Subventions et des contributions :
Subvention ou bourse octroyée s'appliquant à plus d'un exercice financier. (2017-2018 à 2022-2023)
Localization in wireless sensor networks (WSN) is defined as the collection of techniques to measure the spatial relationship between nodes and physical objects. Localization is the problem of determining the position of an object with respect to another object. Routing information, a crucial component in WSN, is enhanced by localization. Many real-world applications now require tracking or monitoring of physical objects in closed environments, such as hospitals, mines, airports and subways. While global positioning systems (GPS) would appear to be an obvious tracking solution, GPS is still relatively expensive, power hungry and has degraded performance when used in indoor locations. WSNs are a solution to the problem of performing wide-area monitoring and surveillance. Incorporating radio frequency identification (RFID) is essential in the monitoring and tracking of large systems. Entities, ranging from objects to users, are equipped with WSN and RFID tags to gather their context information. Using agents’ unique identifiers in WSN improves network manageability and scalability.
My research goal is to develop a new, intelligent, efficient, autonomous system for effective indoor location services, which integrates agents with WSN and RFID. This multifaceted approach has never been achieved before. My research objectives are to: 1) simplify on-demand access to RFID stored information and the integration of WSN; 2) evaluate and develop WSN efficient localization algorithms with/out RFID; 3) facilitate the interaction between WSN and RFID using intelligent agents; and 4) perform intensive simulations and develop working prototypes.
To achieve our objectives, firstly we will investigate and develop efficient and scalable power-aware localization protocols. Secondly, we will reduce the error between the estimated and the actual locations of moving targets and we will scrutinize with different ranges/range-free protocols to inspect the performance of localization protocols. Thirdly, we will test different network topologies and make recommendations based on the required real-world application. Lastly, we will continue to evaluate and enhance the performance of all of our proposed algorithms as we progress with our research program.
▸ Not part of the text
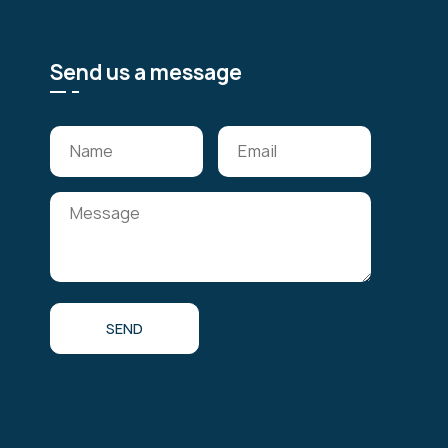
Send us a message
The amalgamation of artificial intelligence with wireless communications will lead to a novel way to deal with localization and monitoring environments. Our outcomes will be beneficial to many application domains in Canada, such as manufacturing, geo-tracking and healthcare. For example, in healthcare, the proposed methods will provide the basis for developing integrated systems for better health monitoring and management. This research will also advance techniques of using agents with WSNs and RFIDs for indoor localization systems such as warehouses, shopping malls, airports, trains and subway stations, and in the mining industry.